-- Listed records follows --

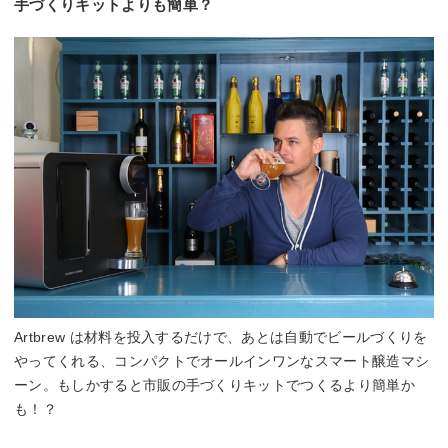
手づくりキットよりも簡単？
Artbrew は材料を投入するだけで、あとは自動でビールづくりを
やってくれる、コンパクトでオールインワンなスマート醸造マシ
ーン。もしかすると市販の手づくりキットでつくるより簡単か
も！？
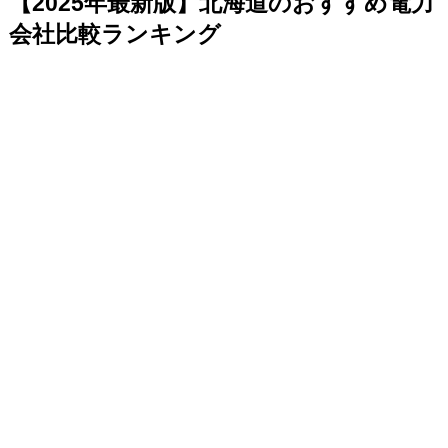
【2025年最新版】北海道のおすすめ電力
会社比較ランキング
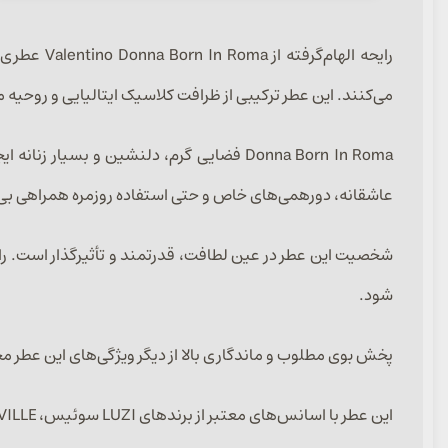
رایحه اله
می‌کنند. این عطر ترکیبی از ظرافت کلاسیک ایتالیایی و روحیه 
Donna Born In Roma فضایی گرم، دلنشین و ب
عاشقانه، دورهمی‌های خاص و حتی استفاده روزمره همراهی بی
شخصیت این عطر در عین لطافت، قدرتمند و تأثیرگذار است. رای
شود.
پخش بوی مطلوب و ماندگاری بالا از دیگر ویژگی‌های این عطر مح
این عطر با اسانس‌های معتبر از برندهای LUZI سوئیس، ARGEVILLE فرانسه و CFF ایتالیا در حجم‌های ۳۰، ۵۰ و ۱۰۰ میل ارائه می‌شود.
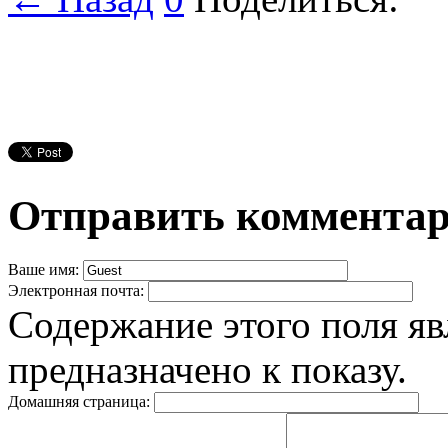
Отправить коммента
Ваше имя:
Электронная почта:
Содержание этого поля яв
предназначено к показу.
Домашняя страница:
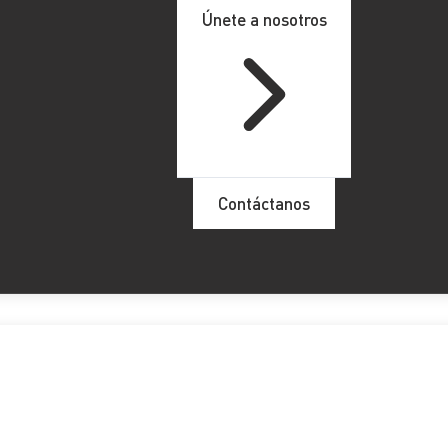
Únete a nosotros
Contáctanos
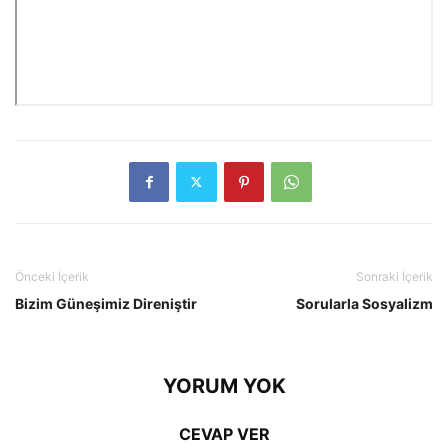
Önceki İçerik
Sonraki İçerik
Bizim Güneşimiz Direniştir
Sorularla Sosyalizm
YORUM YOK
CEVAP VER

-- Listed records concluded --

*Task directions:* Please copy the data above character for character, skipping any pictures.

*Response box:*
手づくりキットよりも簡単？
Artbrew は材料を投入するだけで、あとは自動でビールづくりを
やってくれる、コンパクトでオールインワンなスマート醸造マシ
ーン。もしかすると市販の手づくりキットでつくるより簡単か
も！？
【2025年最新版】北海道のおすすめ電力
会社比較ランキング
رایحه اله
می‌کنند. این عطر ترکیبی از ظرافت کلاسیک ایتالیایی و روحیه 
Donna Born In Roma فضایی گرم، دلنشین و ب
عاشقانه، دورهمی‌های خاص و حتی استفاده روزمره همراهی بی
شخصیت این عطر در عین لطافت، قدرتمند و تأثیرگذار است. رای
شود.
پخش بوی مطلوب و ماندگاری بالا از دیگر ویژگی‌های این عطر مح
این عطر با اسانس‌های معتبر از برندهای LUZI سوئیس، ARGEVILLE فرانسه و CFF ایتالیا در حجم‌های ۳۰، ۵۰ و ۱۰۰ میل ارائه می‌شود.
Отправить коммента
Ваше имя:
Электронная почта:
Содержание этого поля яв
предназначено к показу.
Домашняя страница:
Únete a nosotros
Contáctanos
Önceki İçerik
Sonraki İçerik
Bizim Güneşimiz Direniştir
Sorularla Sosyalizm
YORUM YOK
CEVAP VER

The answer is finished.